To do.
The listing below contains a span that opens with the line containing "relacionadas con el" and closes with the line containing "enfocados en la". Return that span exactly.

Supplied records.
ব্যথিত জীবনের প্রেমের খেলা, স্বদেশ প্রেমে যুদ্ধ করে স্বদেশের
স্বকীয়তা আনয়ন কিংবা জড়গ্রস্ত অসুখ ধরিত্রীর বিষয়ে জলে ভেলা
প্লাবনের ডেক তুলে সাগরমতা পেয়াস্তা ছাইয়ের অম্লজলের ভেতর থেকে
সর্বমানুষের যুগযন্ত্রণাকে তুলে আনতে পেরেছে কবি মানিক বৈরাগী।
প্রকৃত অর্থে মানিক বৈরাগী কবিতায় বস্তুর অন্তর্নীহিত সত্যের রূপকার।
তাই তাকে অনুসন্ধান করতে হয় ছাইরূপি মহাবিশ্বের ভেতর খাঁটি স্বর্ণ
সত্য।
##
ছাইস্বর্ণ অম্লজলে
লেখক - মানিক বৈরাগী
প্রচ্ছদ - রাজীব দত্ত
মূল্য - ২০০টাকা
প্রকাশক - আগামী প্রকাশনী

--

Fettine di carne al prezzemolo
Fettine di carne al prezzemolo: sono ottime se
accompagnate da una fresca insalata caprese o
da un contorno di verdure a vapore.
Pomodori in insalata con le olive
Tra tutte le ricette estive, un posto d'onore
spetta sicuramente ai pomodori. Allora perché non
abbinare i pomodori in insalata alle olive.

* * *

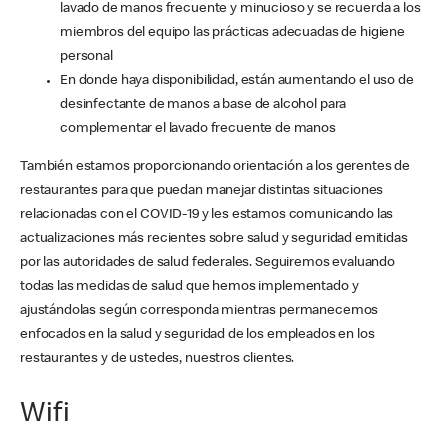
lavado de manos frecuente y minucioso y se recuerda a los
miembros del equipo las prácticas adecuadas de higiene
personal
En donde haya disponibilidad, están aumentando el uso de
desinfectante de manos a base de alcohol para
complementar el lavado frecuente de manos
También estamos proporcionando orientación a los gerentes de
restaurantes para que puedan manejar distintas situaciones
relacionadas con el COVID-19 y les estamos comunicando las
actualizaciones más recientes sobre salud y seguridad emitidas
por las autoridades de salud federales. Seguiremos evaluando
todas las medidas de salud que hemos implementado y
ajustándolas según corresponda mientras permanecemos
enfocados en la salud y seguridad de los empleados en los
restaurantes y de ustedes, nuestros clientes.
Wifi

Expected output.
relacionadas con el COVID-19 y les estamos comunicando las
actualizaciones más recientes sobre salud y seguridad emitidas
por las autoridades de salud federales. Seguiremos evaluando
todas las medidas de salud que hemos implementado y
ajustándolas según corresponda mientras permanecemos
enfocados en la salud y seguridad de los empleados en los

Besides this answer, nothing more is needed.